Fleisches Lust und Last

In einem haben die Jesuiten gewiss Recht: Sie sind nicht die einzigen, die sich an Kindern vergehen. Allerdings hat das auch niemand behauptet, weshalb dieser Hinweis dann doch nicht mehr ist als eines von vielen kläglichen Argumenten, mit denen der eigene, derzeit arg bedrängte Laden in Schutz genommen werden soll. Eine andere Ausflucht hatte Martin Lohmann parat: »Pädophilie und Homosexualität sind kein Spezifikum der katholischen Kirche«, richtete der Sprecher des »Arbeitskreises Engagierter Katholiken in der CDU« und frühere Jesuitenschüler via FAZ aus – und bediente damit ganz unverblümt das homophobe Klischee, nach dem es zuvörderst Schwule sind, die den lieben Kleinen nachstellen. Außerdem glaubt Lohmann felsenfest: »Am wenigsten ist die Sexuallehre der Kirche verantwortlich.« Verklemmt und also schuld an der ganzen Misere seien vielmehr »jene, die sich mit Fleischeslust und allenthalben erlaubter Triebbefriedigung begnügen zu können glauben und in niederer Erotik die Kostbarkeit wirklich verantwortlich gelebter Sexualität zu ertränken suchen«. Aha.

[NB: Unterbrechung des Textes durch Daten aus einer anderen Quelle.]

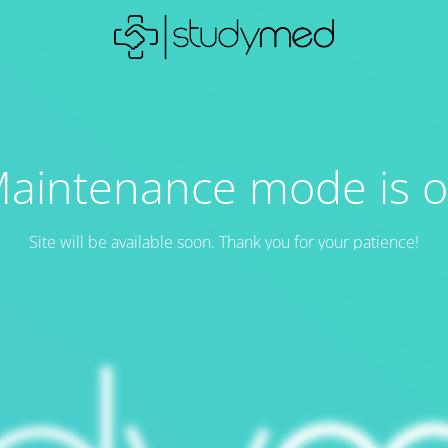
aintenance mode is 
Site will be available soon. Thank you for your patience!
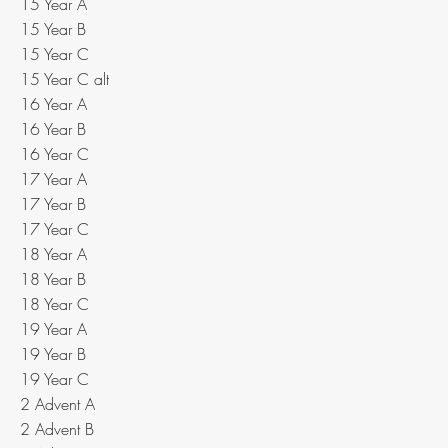
15 Year A
15 Year B
15 Year C
15 Year C alt
16 Year A
16 Year B
16 Year C
17 Year A
17 Year B
17 Year C
18 Year A
18 Year B
18 Year C
19 Year A
19 Year B
19 Year C
2 Advent A
2 Advent B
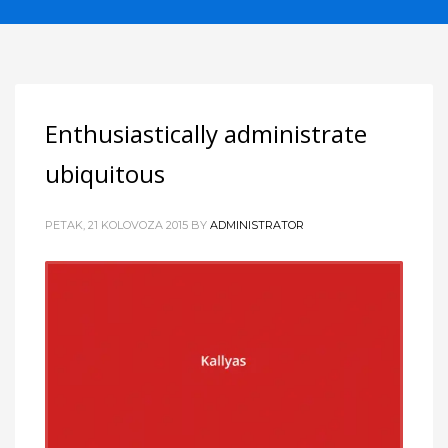
Enthusiastically administrate
ubiquitous
PETAK, 21 KOLOVOZA 2015
BY
ADMINISTRATOR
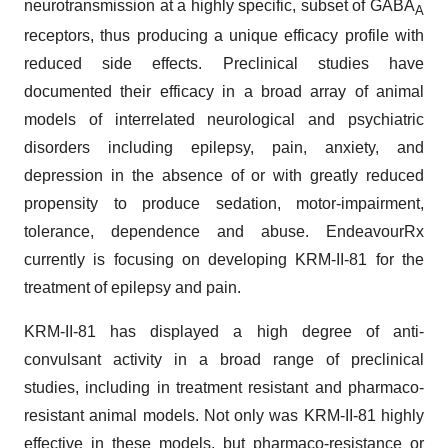
neurotransmission at a highly specific, subset of GABA
A
receptors, thus producing a unique efficacy profile with
reduced side effects. Preclinical studies have
documented their efficacy in a broad array of animal
models of interrelated neurological and psychiatric
disorders including epilepsy, pain, anxiety, and
depression in the absence of or with greatly reduced
propensity to produce sedation, motor-impairment,
tolerance, dependence and abuse. EndeavourRx
currently is focusing on developing KRM-II-81 for the
treatment of epilepsy and pain.
KRM-II-81 has displayed a high degree of anti-
convulsant activity in a broad range of preclinical
studies, including in treatment resistant and pharmaco-
resistant animal models. Not only was KRM-II-81 highly
effective in these models, but pharmaco-resistance or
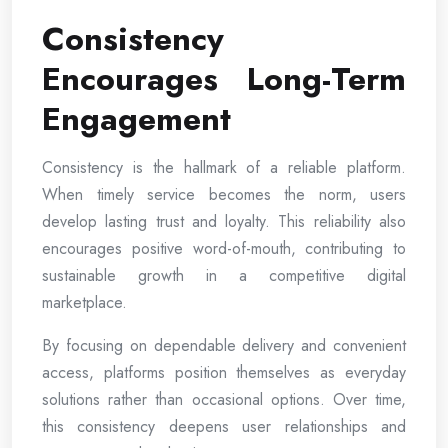
Consistency
Encourages Long-Term
Engagement
Consistency is the hallmark of a reliable platform.
When timely service becomes the norm, users
develop lasting trust and loyalty. This reliability also
encourages positive word-of-mouth, contributing to
sustainable growth in a competitive digital
marketplace.
By focusing on dependable delivery and convenient
access, platforms position themselves as everyday
solutions rather than occasional options. Over time,
this consistency deepens user relationships and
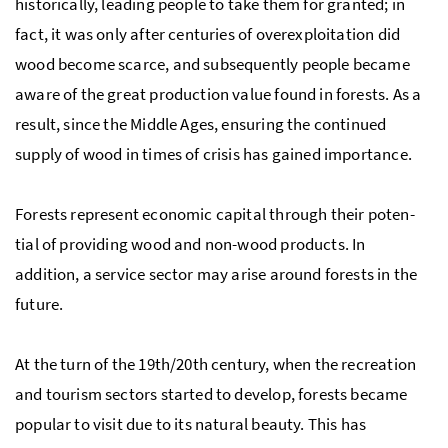
historically, leading people to take them for granted; in
fact, it was only after centuries of overexploitation did
wood become scarce, and subsequently people became
aware of the great production value found in forests. As a
result, since the Mid­dle Ages, ensuring the continued
supply of wood in times of cri­sis has gained im­por­tance.
Forests represent eco­nomic cap­i­tal through their po­ten­
tial of pro­vid­ing wood and non-wood prod­ucts. In
addition, a service sector may arise around forests in the
future.
At the turn of the 19th/20th cen­tury, when the recre­ation
and tourism sec­tors started to de­velop, forests be­came
popular to visit due to its natural beauty. This has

Noch doller trieb es der Jesuitenpater Eberhard von Gemmingen. In einem Interview mit der Heilbronner Stimme zog er einen wahrhaft historischen Vergleich: »Mit den Juden ist es so losgegangen, dass vielleicht der eine oder andere Jude Unrecht getan hat. Dann aber hat man schlimmerweise alle angeklagt und ausrotten wollen. Man darf nicht von einzelnen Missetaten ausgehen und eine ganze Gruppe verurteilen.« Worin das jüdische »Unrecht« bestanden haben soll, ließ er offen, nicht aber, dass die Jesuiten in seinem Verständnis die Juden von heute sind und daher von einem Holocaust bedroht. Nach der Veröffentlichung des von ihm autorisierten Interviews zog der frühere Leiter der deutschsprachigen Redaktion von Radio Vatikan diese Aussage schließlich zurück: Sie sei »unzutreffend«. Das immerhin lässt hoffen – Selbsterkenntnis ist bekanntlich der erste Weg zur Besserung.